Wallets with Passkey
In the context of wallets, passkeys can be used as the signers/owners for your wallets. This enables a powerful experience where users get to create self-custody wallets using biometrics, without having to remember any seed phrases.
After authenticating via email or social, users are prompted to create a passkey with their device (e.g., biometrics). This grants them a wallet and enables transaction signing with that passkey.
Passkeys work on straightforward identity verifications, like fingerprint scans, facial recognition, PIN, or swipe patterns. They leverage a familiar pattern of using a biometric (FaceID, or TouchID) to securely create and store a credential to the user’s device.

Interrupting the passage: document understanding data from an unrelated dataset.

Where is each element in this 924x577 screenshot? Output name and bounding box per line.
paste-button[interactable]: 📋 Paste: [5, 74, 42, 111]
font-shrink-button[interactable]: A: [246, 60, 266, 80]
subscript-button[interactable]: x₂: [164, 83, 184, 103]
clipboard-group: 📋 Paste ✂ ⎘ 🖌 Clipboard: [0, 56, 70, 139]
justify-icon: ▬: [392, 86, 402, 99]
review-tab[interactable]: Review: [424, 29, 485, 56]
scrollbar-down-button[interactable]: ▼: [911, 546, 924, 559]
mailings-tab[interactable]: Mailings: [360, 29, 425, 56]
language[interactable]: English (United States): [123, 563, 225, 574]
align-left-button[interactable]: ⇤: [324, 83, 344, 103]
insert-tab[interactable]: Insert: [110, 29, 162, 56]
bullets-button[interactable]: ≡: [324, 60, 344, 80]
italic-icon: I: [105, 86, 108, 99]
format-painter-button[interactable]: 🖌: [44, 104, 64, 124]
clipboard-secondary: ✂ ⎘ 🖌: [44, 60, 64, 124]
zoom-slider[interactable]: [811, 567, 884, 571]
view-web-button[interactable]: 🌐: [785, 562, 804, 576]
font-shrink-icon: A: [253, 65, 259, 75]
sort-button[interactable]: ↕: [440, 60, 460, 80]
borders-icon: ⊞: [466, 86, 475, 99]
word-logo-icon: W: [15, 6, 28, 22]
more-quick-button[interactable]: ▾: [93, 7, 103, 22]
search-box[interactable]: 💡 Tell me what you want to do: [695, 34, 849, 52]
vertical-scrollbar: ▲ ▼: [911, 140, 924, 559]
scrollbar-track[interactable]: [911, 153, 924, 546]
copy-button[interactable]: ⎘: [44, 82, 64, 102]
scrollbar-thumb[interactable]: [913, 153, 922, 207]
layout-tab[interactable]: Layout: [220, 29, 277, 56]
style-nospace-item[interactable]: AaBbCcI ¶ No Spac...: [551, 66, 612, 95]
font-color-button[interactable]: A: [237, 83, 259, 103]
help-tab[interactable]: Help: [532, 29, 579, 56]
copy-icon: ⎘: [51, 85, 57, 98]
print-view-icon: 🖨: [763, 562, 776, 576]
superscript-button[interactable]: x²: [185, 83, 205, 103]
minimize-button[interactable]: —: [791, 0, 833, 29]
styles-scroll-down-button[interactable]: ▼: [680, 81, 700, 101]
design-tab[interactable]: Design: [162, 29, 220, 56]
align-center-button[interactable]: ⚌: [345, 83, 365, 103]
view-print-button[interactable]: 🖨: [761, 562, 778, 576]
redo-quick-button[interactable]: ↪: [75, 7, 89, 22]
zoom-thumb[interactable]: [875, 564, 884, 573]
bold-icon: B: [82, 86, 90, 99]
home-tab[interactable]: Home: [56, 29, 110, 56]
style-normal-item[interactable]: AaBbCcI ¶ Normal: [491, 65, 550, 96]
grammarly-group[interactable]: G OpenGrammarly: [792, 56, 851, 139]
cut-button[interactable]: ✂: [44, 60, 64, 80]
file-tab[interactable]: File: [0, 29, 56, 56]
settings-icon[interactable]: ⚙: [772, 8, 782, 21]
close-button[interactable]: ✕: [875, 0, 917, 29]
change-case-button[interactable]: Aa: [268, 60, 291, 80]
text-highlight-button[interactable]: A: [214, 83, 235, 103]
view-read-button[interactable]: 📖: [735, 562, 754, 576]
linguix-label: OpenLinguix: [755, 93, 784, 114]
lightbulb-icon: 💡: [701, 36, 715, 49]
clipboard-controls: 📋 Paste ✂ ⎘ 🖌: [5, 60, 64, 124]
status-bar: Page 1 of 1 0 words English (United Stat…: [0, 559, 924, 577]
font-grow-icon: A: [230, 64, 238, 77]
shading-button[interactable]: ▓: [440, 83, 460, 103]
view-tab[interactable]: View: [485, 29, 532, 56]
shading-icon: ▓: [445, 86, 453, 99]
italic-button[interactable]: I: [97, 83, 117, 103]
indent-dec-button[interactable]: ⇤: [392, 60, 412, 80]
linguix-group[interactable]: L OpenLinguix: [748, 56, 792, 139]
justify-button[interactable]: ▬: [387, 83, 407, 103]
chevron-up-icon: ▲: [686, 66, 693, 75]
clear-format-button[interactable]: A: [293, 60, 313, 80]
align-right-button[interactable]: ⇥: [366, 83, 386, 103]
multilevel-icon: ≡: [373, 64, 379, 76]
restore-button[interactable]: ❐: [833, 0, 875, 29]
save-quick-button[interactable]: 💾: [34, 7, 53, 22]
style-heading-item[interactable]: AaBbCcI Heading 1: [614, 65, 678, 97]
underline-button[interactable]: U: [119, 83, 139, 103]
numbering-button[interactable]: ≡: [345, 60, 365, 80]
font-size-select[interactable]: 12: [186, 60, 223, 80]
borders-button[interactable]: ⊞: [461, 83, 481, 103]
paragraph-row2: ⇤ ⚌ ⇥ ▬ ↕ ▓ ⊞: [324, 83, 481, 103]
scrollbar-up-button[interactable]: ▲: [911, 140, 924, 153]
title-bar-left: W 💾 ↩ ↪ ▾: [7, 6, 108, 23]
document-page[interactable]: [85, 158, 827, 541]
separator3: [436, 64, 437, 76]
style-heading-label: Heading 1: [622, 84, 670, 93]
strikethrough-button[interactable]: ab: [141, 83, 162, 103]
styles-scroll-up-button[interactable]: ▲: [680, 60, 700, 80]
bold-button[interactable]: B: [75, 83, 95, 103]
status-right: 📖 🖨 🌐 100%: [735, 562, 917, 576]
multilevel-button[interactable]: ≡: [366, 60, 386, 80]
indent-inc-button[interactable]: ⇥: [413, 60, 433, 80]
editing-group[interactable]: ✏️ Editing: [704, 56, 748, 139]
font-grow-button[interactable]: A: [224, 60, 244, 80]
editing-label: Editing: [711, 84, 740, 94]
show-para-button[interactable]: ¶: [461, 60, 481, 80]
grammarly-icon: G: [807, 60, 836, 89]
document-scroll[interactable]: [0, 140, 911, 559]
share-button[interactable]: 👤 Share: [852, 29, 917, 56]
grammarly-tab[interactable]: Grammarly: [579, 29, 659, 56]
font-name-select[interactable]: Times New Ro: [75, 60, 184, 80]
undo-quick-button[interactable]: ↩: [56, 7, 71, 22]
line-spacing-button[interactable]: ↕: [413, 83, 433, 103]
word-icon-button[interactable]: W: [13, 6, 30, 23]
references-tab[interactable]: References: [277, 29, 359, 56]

Passkeys Signature Validation
Passkeys can be implemented both on-chain and off-chain, depending on the context in which they are used. Here are some examples of how passkeys can be implemented on-chain and off-chain:
AA wallets to verify passkey signatures on-chain
- How it Works: The AA wallets are programmed to verify passkey signatures directly on the blockchain.
- Pros: Direct user transaction signing using passkeys without any intermediaries, ensuring a higher degree of decentralization.
- Cons: The most efficient on-chain passkey verification currently known demands around 300k gas per transaction. This is quite steep in terms of costs for most applications. A potential solution could involve an upgrade to the EVM, perhaps with a mechanism similar to EIP-7212.
AA wallets to verify passkey with a Signing Service
- How it Works: Rather than directly signing with passkeys, users authenticate with a signing service which then produces ECDSA signatures. Depending on each architecture some leverage secure enclaves, decentralize networks and other approaches.
- Pros: It ensures compatibility with existing wallet infrastructure. More gas efficient due to the indirect nature of the signing. Users always have the flexibility to switch signers, making it adaptable.
- Cons: It might rewuerid a centralize service like iCloud or Drive.